Record excerpts:
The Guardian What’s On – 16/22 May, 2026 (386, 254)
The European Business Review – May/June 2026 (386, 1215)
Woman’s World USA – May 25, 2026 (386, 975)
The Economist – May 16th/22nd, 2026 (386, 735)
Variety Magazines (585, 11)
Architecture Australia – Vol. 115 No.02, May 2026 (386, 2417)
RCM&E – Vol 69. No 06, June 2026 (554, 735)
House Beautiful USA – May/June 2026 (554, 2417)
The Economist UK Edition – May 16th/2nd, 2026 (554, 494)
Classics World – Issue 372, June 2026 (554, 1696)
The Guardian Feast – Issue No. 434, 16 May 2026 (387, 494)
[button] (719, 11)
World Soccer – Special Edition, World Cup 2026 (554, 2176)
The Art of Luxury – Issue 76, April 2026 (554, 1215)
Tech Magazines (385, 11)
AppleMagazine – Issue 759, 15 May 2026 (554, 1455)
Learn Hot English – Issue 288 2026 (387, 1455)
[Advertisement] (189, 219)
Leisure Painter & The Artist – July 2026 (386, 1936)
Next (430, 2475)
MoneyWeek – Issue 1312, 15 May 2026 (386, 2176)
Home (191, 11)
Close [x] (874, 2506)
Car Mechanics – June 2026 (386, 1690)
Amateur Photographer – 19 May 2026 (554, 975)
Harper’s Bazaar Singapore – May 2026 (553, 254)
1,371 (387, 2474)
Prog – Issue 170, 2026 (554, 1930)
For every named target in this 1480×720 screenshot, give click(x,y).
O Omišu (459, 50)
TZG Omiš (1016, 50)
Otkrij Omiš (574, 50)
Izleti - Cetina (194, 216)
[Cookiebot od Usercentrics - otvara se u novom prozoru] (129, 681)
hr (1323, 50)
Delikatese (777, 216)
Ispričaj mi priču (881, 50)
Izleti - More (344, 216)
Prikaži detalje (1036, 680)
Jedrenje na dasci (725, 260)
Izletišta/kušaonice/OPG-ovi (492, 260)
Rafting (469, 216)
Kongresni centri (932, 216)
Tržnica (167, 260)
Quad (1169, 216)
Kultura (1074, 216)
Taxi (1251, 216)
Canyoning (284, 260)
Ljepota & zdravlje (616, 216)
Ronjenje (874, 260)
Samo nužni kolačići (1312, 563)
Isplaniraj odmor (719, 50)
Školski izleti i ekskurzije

Task details:
The lines holding the string "Guardian" are what is needed from the material above.

Answer to this exercise:
The Guardian What’s On – 16/22 May, 2026 (386, 254)
The Guardian Feast – Issue No. 434, 16 May 2026 (387, 494)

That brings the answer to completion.